The Kit-FIG project successfully provided major results published in peer review papers publication (Vince et al., Gen Ep, 2020; Vince et al., JACI, 2020; Geffard et al., Bioinf., 2020; Sayadi et al., AICCSA, 2020; Sayadi et al., AINA, 2021), scientific presentation in conferences (8 oral presentations and 7 posters at European Federation of immunogenetics, American Society of Human Genetics, MCAA) and general public outreach (Nantes Utopiales, Researchers’ night).

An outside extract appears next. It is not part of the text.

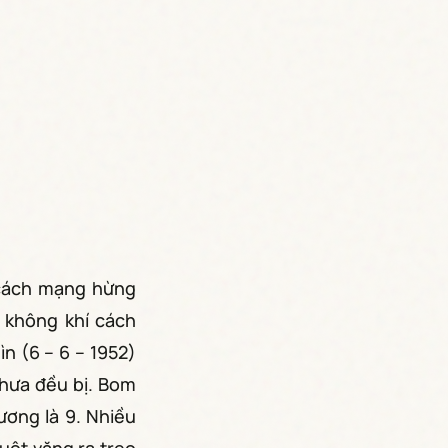
ế cách mạng hừng
 không khí cách
n (6 – 6 – 1952)
hưa đều bị. Bom
ương là 9. Nhiều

Specifically, KiT-FIG ensured major advances in HLA imputation. Though HLA imputation methods exist, no unified effort has yet been undertaken to share large and diverse imputation models, or to improve methods. By generating unique reference panels, we highlighted the importance of (a) the number of individuals in reference panels, with a twofold increase in accuracy (from 10 to 100 individuals) and (b) the number of SNPs, with a 1.5‐fold increase in accuracy (from 500 to 24,504 SNPs). Building on these results, we created the SNP‐HLA Reference Consortium (SHLARC) to gather data, enhance HLA imputation and broaden access to highly accurate imputation models for the immunogenomics community. This consortium is funded by a grant obtained from the University of Nantes (NExT project, 400k€, PI: Nicolas Vince) and gather 32 teams across 16 countries.
To go beyond HLA allelic data and provide better biologically relevant in silico functional immunogenomic parameters, we built Easy-HLA (hla.univ-nantes.fr) a web-based software suite designed to facilitate analysis and gain knowledge from HLA typing. Easy-HLA implements a computational and statistical method of HLA haplotypes inference based on published reference populations containing over 600,000 haplotypes. Easy-HLA is freely accessible to all, and we already count 300 users worldwide so far.
With our specific bioinformatic tools we studied the Consortium on Asthma among African-ancestry Populations in the Americas (CAAPA) as a practical example. We ran the first HLA-centric association study with asthma and specific asthma related phenotypes in this large cohort. We showed that HLA-DRB1*09:01 was associated with increased tIgE levels (P=8.5x10-4 weighted effect size 0.51 [0.15-0.87]). Our study emphasizes that by leveraging powerful computational machine-learning methods, specific/extreme phenotypes, and population diversity, we can explore HLA gene polymorphisms in depth and reveal the full extent of complex disease associations.